● Problem description
Search the data for the word "ведёт" and copy every line that contains it.

(Transcribed page contents)
====================
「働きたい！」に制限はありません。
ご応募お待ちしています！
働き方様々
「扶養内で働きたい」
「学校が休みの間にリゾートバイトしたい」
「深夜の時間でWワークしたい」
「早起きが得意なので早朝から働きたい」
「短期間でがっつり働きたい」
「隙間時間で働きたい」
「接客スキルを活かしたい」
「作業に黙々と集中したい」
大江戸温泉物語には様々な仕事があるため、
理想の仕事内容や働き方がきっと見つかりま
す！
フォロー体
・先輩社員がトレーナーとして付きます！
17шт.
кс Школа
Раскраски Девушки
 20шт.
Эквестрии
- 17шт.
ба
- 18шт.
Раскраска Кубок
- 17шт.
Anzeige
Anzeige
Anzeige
====================
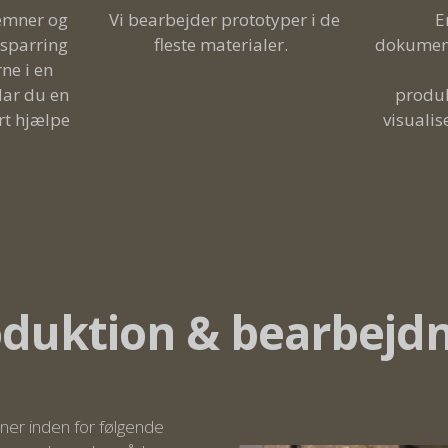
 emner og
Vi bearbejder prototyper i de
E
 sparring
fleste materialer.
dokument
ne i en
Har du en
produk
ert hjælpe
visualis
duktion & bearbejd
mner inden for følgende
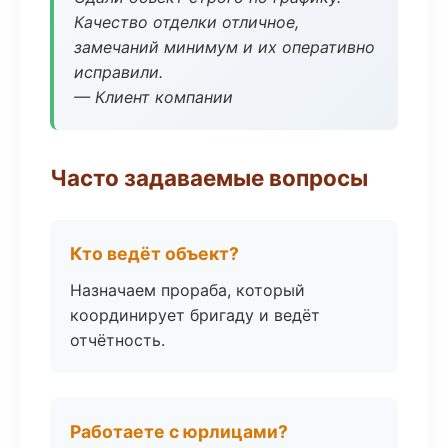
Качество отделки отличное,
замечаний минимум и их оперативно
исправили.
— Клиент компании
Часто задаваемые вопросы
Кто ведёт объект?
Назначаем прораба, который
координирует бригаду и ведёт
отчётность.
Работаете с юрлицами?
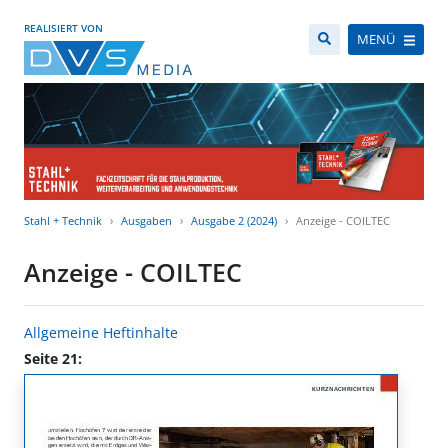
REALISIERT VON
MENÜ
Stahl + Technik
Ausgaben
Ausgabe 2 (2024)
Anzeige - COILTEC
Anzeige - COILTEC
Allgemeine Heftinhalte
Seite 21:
====================
● Exercise result
Кто ведёт объект?
координирует бригаду и ведёт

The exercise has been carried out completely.